The second thing that dawned on me is that God knows I love dogs and babies. He knows that dogs help me to feel safe and Joshua makes me feel whole. He loves me and these personality quirks about me! He has watched me become me! However, He is not going to leave me that way because He needs me to see all creatures through His eyes. That means loving adult humans with the same agape patient love I give to dogs and my son. This stunned me! Today, my Bible study teacher said that our unhealthy attachments are things that God wants to use to show us more about Him, but we have to look at the relationship as God would want us to see it! I thought about my relationship with Tiesto. He makes me feel safe when nothing else can. Tiesto loves me no matter how much work I get done in a day, if I was feeling poorly and never thinks I’m coming apart at the seams when I start crying, he just lets me wet his fur. This unconditional acceptance is something I crave and have always craved. For someone to scream to me, “Dani, you are alright just being you! Stop tweaking, going to college, writing papers, stop striving for being more because you in this moment is the most beautiful being in the world!” Today, I realized that God was trying to show me that He was that God, He has been singing it softly to me since I was a babe. First, in my mother’s arms, then in my husband’s and now every time sweet Joshua looks at me. He is all the puppy dog eyes that have ever looked up at me with complete love and interest. He whispers it in the breeze through the trees and hums it in the warmth of the sun on my face! He has been telling me over and over again and never so loudly as when He suffered, died and was buried to free me from the ultimate horror of eternal separation from His beautiful love. He came back to life again to show me that while this life ends in death and is filled with pain and bad things, He promises life and loves me completely and unconditionally! He made a picture for me and that picture was dogs! Why was I so slow to see that? Understanding His love for me makes me want to love everyone with His love and it sets me free from not only harsh expectations I have of myself, but those I place on others! I am FREE to love and be loved! FREE to meet people and talk to people and be friends with people! Why?

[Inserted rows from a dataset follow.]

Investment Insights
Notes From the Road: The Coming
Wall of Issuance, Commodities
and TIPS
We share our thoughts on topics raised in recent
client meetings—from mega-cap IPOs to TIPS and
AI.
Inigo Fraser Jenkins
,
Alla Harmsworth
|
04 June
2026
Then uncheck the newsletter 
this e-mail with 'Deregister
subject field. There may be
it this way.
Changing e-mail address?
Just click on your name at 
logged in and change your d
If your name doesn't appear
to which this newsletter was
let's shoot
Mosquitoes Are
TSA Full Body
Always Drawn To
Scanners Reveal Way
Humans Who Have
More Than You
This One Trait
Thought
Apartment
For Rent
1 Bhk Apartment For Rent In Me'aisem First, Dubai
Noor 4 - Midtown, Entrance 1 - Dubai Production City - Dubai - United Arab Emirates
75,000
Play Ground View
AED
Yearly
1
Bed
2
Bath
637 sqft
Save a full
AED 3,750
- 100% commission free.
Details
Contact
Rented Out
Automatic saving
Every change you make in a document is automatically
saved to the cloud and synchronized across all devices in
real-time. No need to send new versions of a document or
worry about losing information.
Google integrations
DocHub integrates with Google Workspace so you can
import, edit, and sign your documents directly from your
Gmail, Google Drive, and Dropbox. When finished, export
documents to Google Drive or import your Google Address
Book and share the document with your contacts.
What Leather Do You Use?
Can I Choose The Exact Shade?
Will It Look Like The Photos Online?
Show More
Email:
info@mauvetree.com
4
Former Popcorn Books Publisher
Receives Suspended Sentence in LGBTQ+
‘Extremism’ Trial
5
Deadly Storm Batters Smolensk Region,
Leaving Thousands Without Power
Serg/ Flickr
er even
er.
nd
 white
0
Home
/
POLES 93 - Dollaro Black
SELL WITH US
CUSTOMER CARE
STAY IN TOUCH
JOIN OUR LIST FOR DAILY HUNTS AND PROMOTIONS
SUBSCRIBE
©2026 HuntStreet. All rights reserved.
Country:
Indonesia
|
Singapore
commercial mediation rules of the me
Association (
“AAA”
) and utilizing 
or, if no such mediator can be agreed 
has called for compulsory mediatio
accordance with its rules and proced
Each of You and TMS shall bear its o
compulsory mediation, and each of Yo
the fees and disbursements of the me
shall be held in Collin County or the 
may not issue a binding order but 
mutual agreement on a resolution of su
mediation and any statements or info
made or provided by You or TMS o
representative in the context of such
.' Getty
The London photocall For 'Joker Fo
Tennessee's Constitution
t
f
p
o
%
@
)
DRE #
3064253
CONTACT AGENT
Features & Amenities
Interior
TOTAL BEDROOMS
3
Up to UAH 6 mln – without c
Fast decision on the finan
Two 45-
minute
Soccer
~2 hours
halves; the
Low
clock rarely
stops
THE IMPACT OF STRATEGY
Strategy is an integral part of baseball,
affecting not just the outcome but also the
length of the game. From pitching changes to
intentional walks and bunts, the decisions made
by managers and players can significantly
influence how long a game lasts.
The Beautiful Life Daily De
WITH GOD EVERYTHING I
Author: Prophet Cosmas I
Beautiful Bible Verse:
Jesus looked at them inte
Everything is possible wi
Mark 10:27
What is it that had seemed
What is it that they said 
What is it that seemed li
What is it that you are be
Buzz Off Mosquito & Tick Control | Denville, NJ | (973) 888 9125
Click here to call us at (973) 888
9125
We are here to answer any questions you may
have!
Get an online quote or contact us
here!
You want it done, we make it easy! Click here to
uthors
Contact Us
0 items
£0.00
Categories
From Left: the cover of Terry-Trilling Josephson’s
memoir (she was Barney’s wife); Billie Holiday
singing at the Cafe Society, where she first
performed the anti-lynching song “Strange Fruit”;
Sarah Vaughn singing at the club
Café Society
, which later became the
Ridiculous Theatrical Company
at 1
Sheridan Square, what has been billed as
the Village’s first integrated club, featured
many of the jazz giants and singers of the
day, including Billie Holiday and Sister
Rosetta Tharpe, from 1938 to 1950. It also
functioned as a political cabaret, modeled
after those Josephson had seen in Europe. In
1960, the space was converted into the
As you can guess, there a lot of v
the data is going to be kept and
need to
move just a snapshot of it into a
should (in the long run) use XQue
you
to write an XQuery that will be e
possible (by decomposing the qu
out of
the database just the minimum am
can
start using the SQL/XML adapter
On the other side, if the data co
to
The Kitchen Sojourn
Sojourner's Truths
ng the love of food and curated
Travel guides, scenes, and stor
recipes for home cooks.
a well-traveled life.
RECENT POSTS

Because I trust God to get me through this life to be with Him on the other side. Just like a good parent who can’t control their child’s every whim as they walk through life so God is not going to control humanity. However, He promises that for His children, those who run to Him, He will redeem all things! He promises that He has overcome the world and that some day it is all going to be alright. So my priorities, yeah, they are in the right order now, our eternity is sooooo much more important than our temporaries, and in this world it is all temporary! It is okay that while I breath I am never going to be perfect because He thinks I’m dandy right now and in the end He is going to give me the biggest lovin’ hug anyone has ever seen!
This world is a fearful and horrible place, filled with horrible evil, however, I have a soul guard and so does my family! Nothing in this world can touch the beauty of my God and His strong arms for catching my family when bad things happen! He will carry us through and we will just keep truckin’ until that day we are blest with sweet release into His heaven!